Preaching: Have you found that your preaching has perhaps changed during the 15 years that you have been at LifeBridge? Have you learned some things about preaching and communication that you didn’t know when went there?

Rusaw: A couple of things really. One of those is that I hope that I’m not in as much of a hurry for people to have to grab it immediately. I’ve gotten a little more patient. This is the long haul deal. It’s been true for a while, but you can get away with saying a lot of the hard stuff because you’ve journeyed with these people for a long time.

Two, I started hosting a program that airs overnight on the PAX Network, Worship. It’s kind of boring actually, but they get a lot of people watching it and that was one thing that really helped. Here we are in front of a camera and they would tell us we are talking to a couple of million people, one at a time. I really try to think in terms of my message on the weekend in that way. How am I having a conversation with somebody?

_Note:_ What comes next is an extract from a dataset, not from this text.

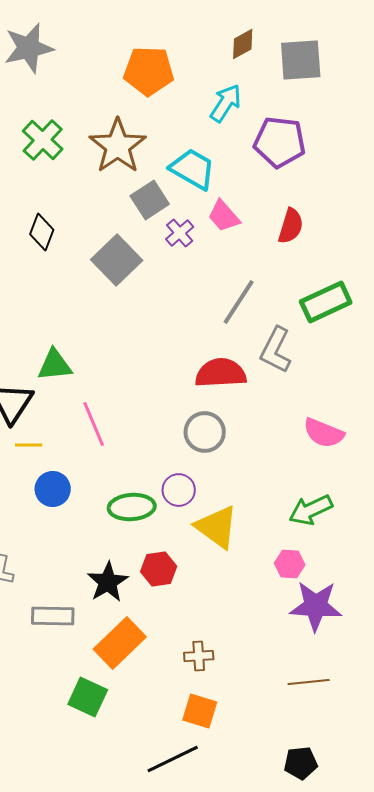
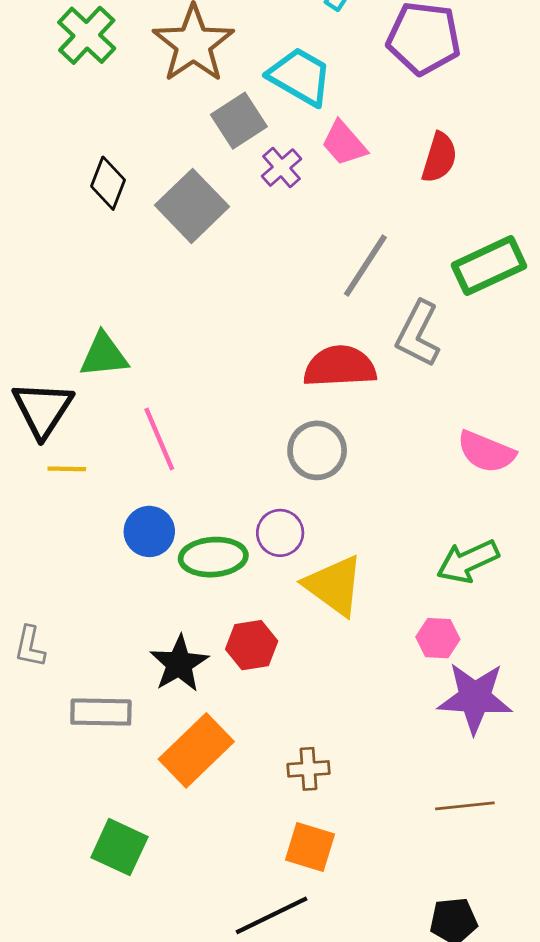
black diamond: (42, 232) -> (108, 183), moved
blue circle: (53, 489) -> (149, 531), moved
green square: (88, 697) -> (119, 847), moved

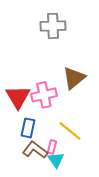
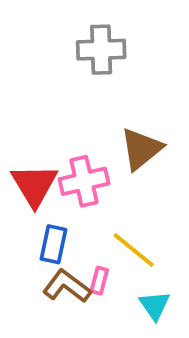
cyan triangle: (56, 160) -> (155, 305), moved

They recently did this little 15th anniversary thing for me — it was just an in-house thing, mainly staff and elders. And one of them said, “You know, you have a way of making me feel like you’re having a conversation with me when you are speaking.” I think there some power in that. So you talk to one person — a lot of people, one at a time.

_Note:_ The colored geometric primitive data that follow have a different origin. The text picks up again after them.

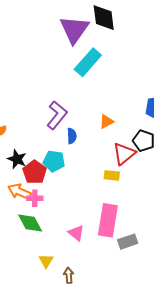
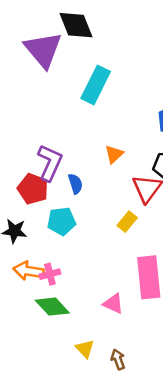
cyan rectangle: (88, 62) -> (96, 85), moved
red pentagon: (35, 172) -> (33, 189), moved
yellow rectangle: (112, 175) -> (127, 222), moved, turned -42

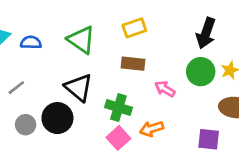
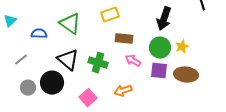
blue semicircle: (31, 42) -> (39, 34), moved
brown rectangle: (133, 64) -> (124, 39), moved
green cross: (118, 107) -> (98, 63), moved
pink square: (118, 138) -> (88, 98), moved
purple square: (209, 139) -> (159, 71), moved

Preaching: How long do you typically spend in preparing a message?

Rusaw: Probably somewhere between 10 and 15 hours a week.

Preaching: How many different times do you have to speak typically during a week?

Rusaw: I have a men’s thing I do on Tuesday mornings. I’m usually speaking at something in the community once a week and as much as I hate to admit it, I travel and speak on average once a week. Then it’s the weekend and we have five services.

The other part of speaking is a little easier because I’m not necessarily writing new stuff.

Preaching: What’s the most challenging thing about preaching for you?

Rusaw: I think it is having something to say that you feel like is going to honor God and be true to his Word and relevant to the people who need to hear that. I always have a sense of heavy responsibility, these folks are wanting to hear something from God and you’re in the spot this morning to communicate that and don’t blow that. So my prayer as I walk to the front is: “God help me do what I know I can’t do.”

I think one of the challenges for us in preaching is not to get in the way too much and not to assume that somehow it happens through us. I think we have to do our very best in preparing in being as good as communicators as we can, growing in our communication abilities, but not assuming that it’s about us.

Preaching: What’s the most fun thing for you about preaching?

Rusaw: The actual getting to preach because on Friday I pretty much think I should quit and let somebody do this that knows what they are doing. So the actual getting to preach, I enjoy. Some guys love the prep stuff and all the work that goes into it. I hate all of that!